Both sides are part of creating a very harmful atmosphere in our country. Of course, I've never thought either corporate party was acceptable.

And I don't see the country as learning anything positive. Some of what has enraged others about what Trump has said has been when he has spoken unpleasant truths about this country, puncturing the false myth of American purity and exceptionalism. The country must repent and change its ways to have a healthy future. It is not OK to go back to the pre-Trump era. Most politicians continue to promulgate a false history which just results in the USA continuing to do unhealthy things.

kfsaylor said...

Hello Johan,

I appreciate your response to my question. It further demonstrates you and I do not relate to people in the same way.

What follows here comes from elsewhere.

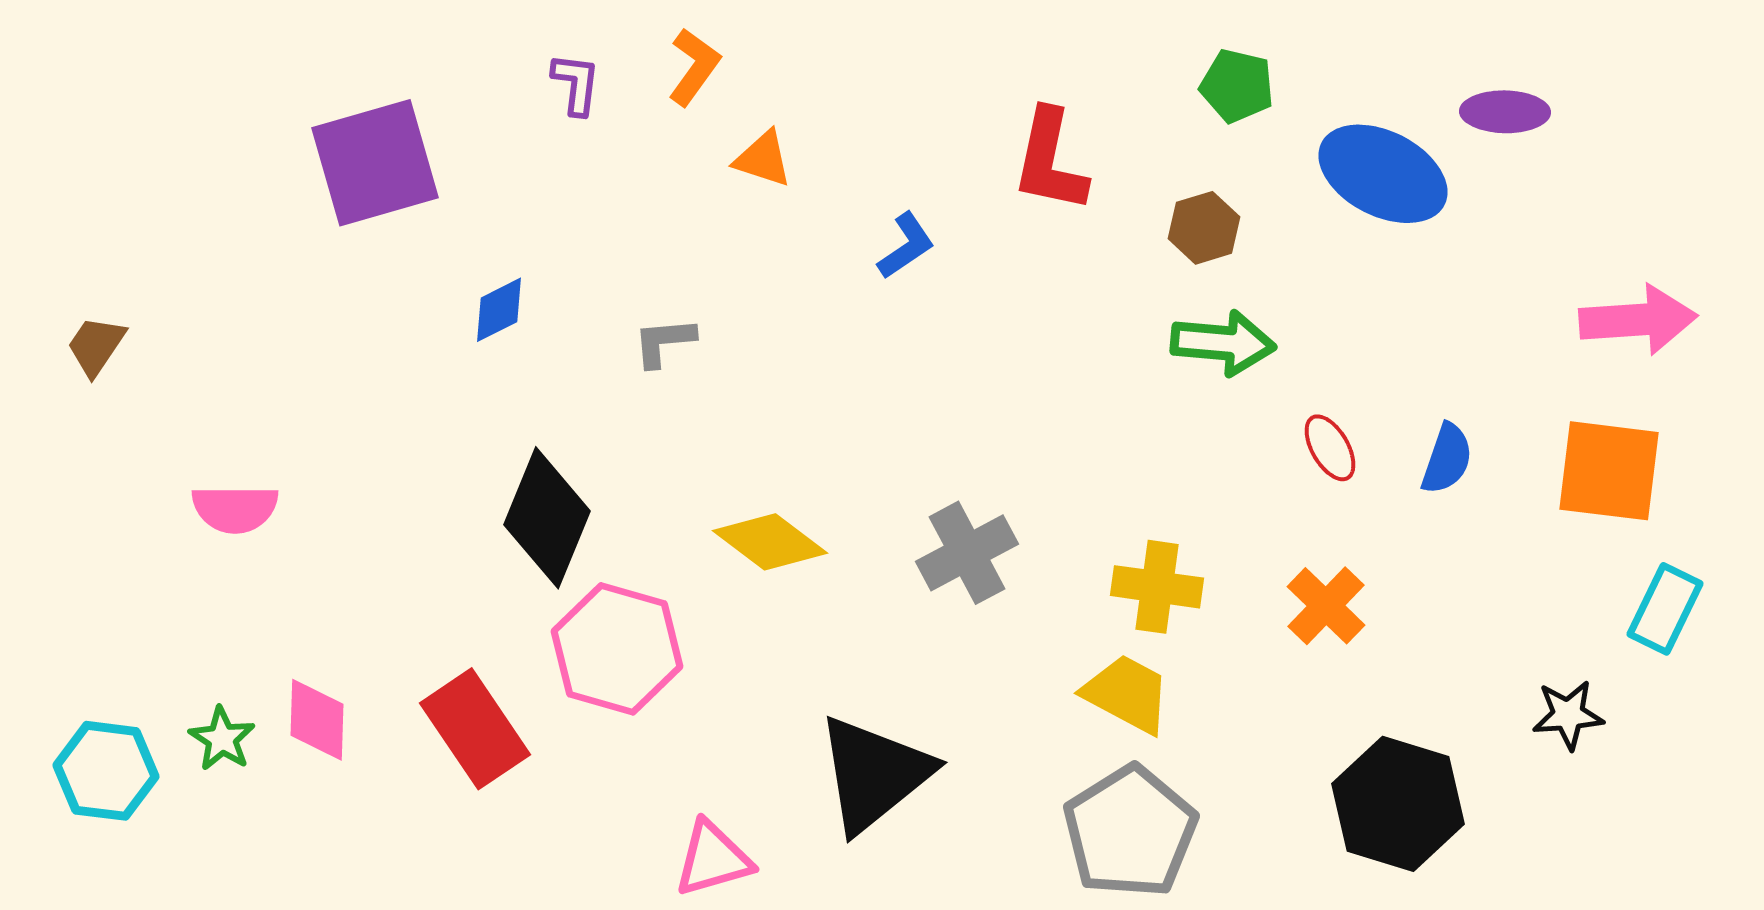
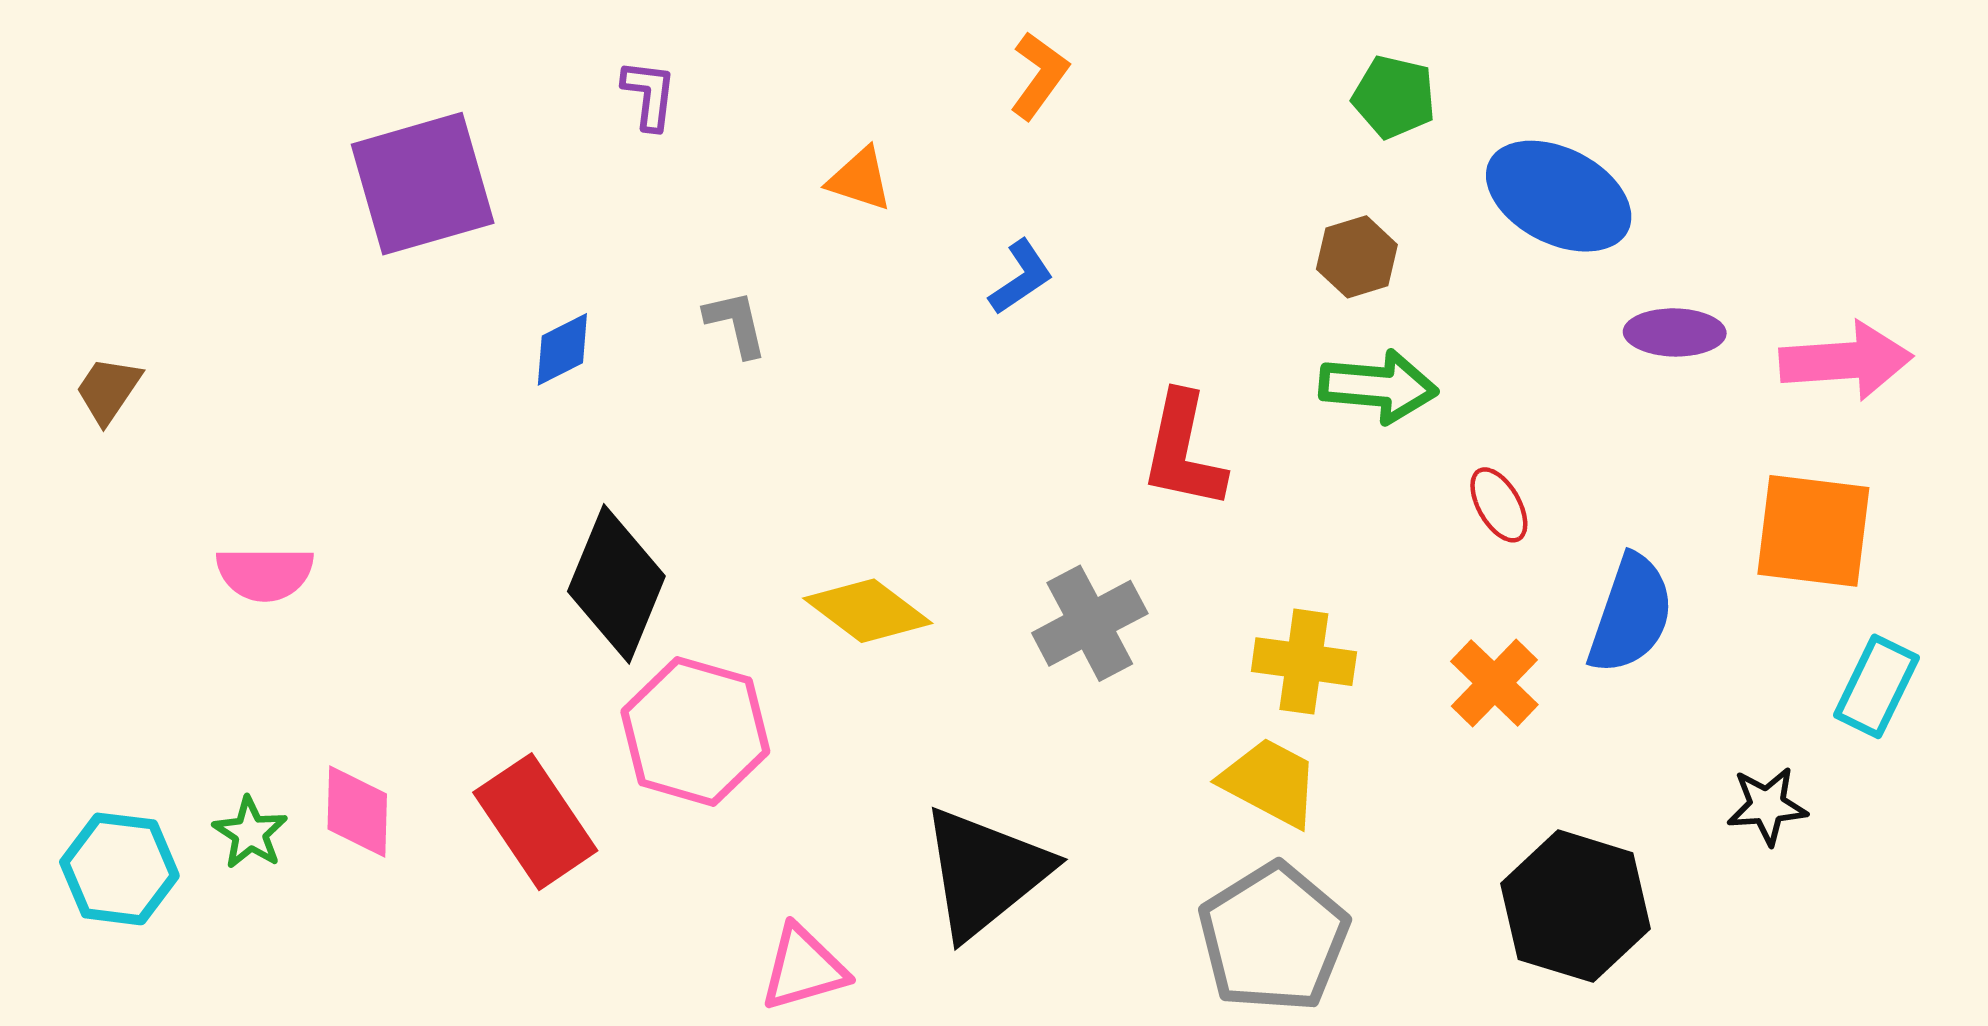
orange L-shape: (694, 67) -> (1039, 76), moved
purple ellipse: (1505, 112) -> (1675, 332), moved
red L-shape: (1050, 161) -> (1183, 451), moved
gray L-shape: (664, 342) -> (736, 323), moved, turned 82
blue semicircle: (1447, 459) -> (1631, 614), moved, size x1.5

Through the appearance of the Spirit of Jesus indwelling in my consciousness and conscience it is discovered to me a different way of human relationship and interaction. The Spirit of Jesus has drawn me out of the process of reflective thought or reflecting on others. Outward political, religious, and social, ideological and institutional forms and formalities (and the leaders who promote them) do not guide and inform how I relate to people. In my experience, engagement and participation in the process of reflective thought to guide and inform my relationships and interactions with other people overshadows and dethrones participation in and identification with the indwelling motion of the spirit of Jesus in my conscience.

RantWoman said...

Thank you for these meditations.

I find I can barely maintain my own standards of decency long enough to avoid may very ableist terms to describe this president's mental capacity, mental capacity, etc.

It does not help that I also wrestle with the value of strong language weighed against a regularly malfunctioning mental filter to turn excessively plain English into prayerful gentle Quakerese.